This page describes the format, called parseme-tsv-pos format, of the input corpora to be uploaded to the FLAT annotation platform in the PARSEME shared task on on automatic detection of verbal MWEs. See a sample file for illustration.
The parseme-tsv-pos format is a five-column format derived from the parseme-tsv format in the following way:
- The fourth column may or may not contain VMWE annotations (in the latter case, the whole column contains underscores '_').
- The fifth column contains the part-of-speech tag for the current token, or an underscore ('_') if no tag is provided. No specific POS tagset is recommended, and the POS tags can take any form.

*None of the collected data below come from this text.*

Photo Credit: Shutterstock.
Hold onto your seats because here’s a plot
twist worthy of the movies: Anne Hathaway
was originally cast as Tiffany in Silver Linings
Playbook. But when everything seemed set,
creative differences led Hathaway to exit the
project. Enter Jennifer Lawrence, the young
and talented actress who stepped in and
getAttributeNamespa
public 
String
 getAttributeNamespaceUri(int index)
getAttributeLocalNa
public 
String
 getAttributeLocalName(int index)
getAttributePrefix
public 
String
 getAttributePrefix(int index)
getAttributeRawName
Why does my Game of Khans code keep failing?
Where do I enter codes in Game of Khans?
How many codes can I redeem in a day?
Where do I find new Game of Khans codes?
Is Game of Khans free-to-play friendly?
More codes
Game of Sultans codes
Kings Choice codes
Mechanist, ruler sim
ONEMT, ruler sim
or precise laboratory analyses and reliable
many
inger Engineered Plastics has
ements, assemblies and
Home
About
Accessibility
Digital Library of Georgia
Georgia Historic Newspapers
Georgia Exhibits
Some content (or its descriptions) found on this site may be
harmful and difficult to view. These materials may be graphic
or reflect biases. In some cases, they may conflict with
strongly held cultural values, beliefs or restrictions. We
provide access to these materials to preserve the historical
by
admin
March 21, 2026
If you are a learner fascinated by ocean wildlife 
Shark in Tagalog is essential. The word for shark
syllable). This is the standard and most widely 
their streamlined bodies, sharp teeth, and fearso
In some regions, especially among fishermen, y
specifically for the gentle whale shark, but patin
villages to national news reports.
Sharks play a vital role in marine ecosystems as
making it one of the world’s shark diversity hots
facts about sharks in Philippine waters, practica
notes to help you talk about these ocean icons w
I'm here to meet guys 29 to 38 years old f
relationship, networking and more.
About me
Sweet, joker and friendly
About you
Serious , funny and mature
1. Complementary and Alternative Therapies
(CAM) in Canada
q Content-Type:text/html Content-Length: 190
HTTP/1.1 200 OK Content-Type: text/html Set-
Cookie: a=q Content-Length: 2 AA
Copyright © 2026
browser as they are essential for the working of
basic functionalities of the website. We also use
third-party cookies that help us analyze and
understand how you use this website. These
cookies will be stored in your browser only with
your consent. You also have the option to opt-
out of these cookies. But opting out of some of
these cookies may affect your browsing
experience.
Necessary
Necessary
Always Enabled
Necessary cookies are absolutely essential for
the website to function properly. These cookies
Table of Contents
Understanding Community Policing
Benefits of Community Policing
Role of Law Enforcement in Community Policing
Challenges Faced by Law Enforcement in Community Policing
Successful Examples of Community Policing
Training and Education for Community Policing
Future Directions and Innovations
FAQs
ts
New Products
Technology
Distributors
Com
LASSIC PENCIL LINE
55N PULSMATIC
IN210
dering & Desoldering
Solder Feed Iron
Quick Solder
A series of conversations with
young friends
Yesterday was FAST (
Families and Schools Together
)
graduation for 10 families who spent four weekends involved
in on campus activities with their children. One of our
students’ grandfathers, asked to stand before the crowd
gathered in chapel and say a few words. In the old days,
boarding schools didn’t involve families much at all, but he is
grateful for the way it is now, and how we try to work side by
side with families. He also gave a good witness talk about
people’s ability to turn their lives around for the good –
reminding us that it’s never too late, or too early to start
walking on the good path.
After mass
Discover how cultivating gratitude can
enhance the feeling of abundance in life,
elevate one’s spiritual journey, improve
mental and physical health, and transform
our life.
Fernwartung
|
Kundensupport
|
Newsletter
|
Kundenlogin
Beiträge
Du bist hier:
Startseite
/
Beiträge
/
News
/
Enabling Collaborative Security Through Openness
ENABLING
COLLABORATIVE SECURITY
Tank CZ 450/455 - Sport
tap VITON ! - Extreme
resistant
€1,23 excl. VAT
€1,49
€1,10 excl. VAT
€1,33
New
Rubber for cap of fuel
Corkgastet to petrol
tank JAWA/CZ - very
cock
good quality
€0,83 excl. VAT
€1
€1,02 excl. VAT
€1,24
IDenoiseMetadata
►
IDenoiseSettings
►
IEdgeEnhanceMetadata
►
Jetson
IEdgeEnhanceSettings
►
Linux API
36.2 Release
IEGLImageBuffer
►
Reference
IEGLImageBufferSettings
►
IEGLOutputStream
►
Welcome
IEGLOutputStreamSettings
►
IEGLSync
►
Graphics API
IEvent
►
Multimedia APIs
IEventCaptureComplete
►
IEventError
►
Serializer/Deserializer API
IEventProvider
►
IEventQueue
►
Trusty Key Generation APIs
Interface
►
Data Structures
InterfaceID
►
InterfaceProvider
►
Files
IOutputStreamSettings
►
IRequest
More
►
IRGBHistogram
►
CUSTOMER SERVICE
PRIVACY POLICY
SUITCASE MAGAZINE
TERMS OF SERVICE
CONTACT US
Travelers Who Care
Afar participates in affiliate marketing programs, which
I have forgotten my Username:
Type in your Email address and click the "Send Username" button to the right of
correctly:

- No comment lines are admitted.
Examples:
1 | Delegates | _ | _ | _ |
2 | are | _ | 1:LVC | V |
3 | in | _ | 1 | _ |
4 | little | _ | _ | _ |
5 | doubt | _ | 1 | _ |
6 | that | _ | _ | _ |
7 | the | _ | _ | _ |
8 | shadow | _ | 2:ID | _ |
9 | cast | _ | 2 | Vpp |
10 | over | _ | _ | _ |
11 | the | _ | _ | _ |
12 | city | _ | _ | _ |
13 | by | _ | _ | _ |
14 | the | _ | _ | _ |
15 | attacks | _ | _ | _ |
16 | will | _ | _ | V |
17 | enhance | _ | _ | VInf |
18 | the | _ | _ | _ |
19 | chances | _ | _ | _ |
20 | of | _ | _ | _ |
21 | agreement | nsp | _ | _ |
22 | . | _ | _ | _ |
1 | Questioning | _ | _ | Vger |
2 | colonial | _ | _ | _ |
3 | boundaries | _ | _ | _ |
4 | would | _ | _ | V |
5 | open | _ | _ | Vinf |
6 | a | _ | _ | _ |
7 | dangerous | _ | _ | _ |
8 | Pandora | nsp | _ | _ |
9 | ' | nsp | _ | _ |
10 | s | _ | _ | _ |
11 | box | nsp | _ | _ |
12 | . | _ | _ | _ |
Files in this format are useful in the following cases:
- part-of-speech tags are available for the corpora; we recommend in this case to keep only the verbal POS tags (including gerunds and participles), which will then display in FLAT above the verbal tokens; this may greatly speed up the manual annotations since head verbs are automatically underlined in the FLAT interface; annotators should, however, be aware of the bias, especially in the POS tags are not gold standard tags,
- automatic VMWE pre-annotations are available; and they need a manual validation in FLAT,
- some annotators work off-line in Excel-like spreadsheets.